08 November 2019 till 23 February 2020

Rob van Koningsbruggen

Paintings 2003-2019

Rob van Koningsbruggen, Untitled, 2017, oil on canvas, 110 x 80 cm, Kunstmuseum Den Haag – long-term loan artist

Rob van Koningsbruggen (b. 1948, The Hague) has had a major museum exhibition every decade since the 1970s. The last one – a grand retrospective – was at Kunstmuseum The Hague in 2002. This autumn, in collaboration with the artist, we will be presenting an exhibition covering the period 2003-2019.

‘Nowadays Rob van Koningsbruggen occupies a lonely position in the Dutch art world, as his paintings scale unique heights in terms of their colour and form’, says director Benno Tempel. Many of the paintings in the exhibition will be on display for the first time. ‘Every time you look at Van Koningsbruggen’s paintings is a memorable experience. At first you’re taken aback, then they get under your skin, and you can’t get them out of your mind.’

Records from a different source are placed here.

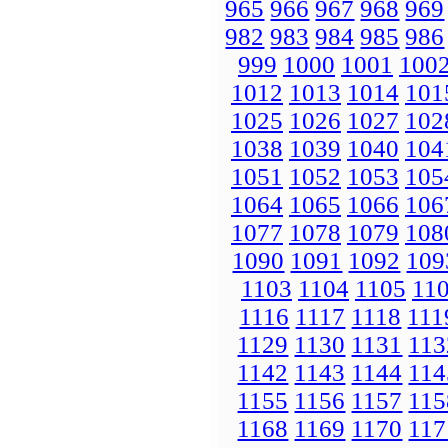
965
966
967
968
969
982
983
984
985
986
999
1000
1001
100
1012
1013
1014
101
1025
1026
1027
102
1038
1039
1040
104
1051
1052
1053
105
1064
1065
1066
106
1077
1078
1079
108
1090
1091
1092
109
1103
1104
1105
11
1116
1117
1118
111
1129
1130
1131
113
1142
1143
1144
114
1155
1156
1157
115
1168
1169
1170
117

A teaser of the film by Gerrit Schreurs

Van Koningsbruggen uses lots of colour in his abstract paintings, which features shapes like circles, rectangles and funnels. He generally works on several paintings at the same time. ‘I make a painting, and then I see a shape emerge’, he says. ‘I transfer the shape to another canvas and continue there. Then I leave the other painting for six months. Sometimes I’m working on ten paintings at once. They’re patients, you know, you have to make them better. And then I suddenly have a colour on my brush and I look at the other painting and think: yeah. So I play the paintings off against each other.’

Van Koningsbruggen became famous in the 1970s with his slide paintings, which he made by applying paint to the canvas and then sliding a second canvas over it. His recent work partly refers back to these earlier works.

Rob van Koningsbruggen studied at the Royal Academy of Art and the Vrije Academie in The Hague. His body of work consists of paintings, drawings and knitted art.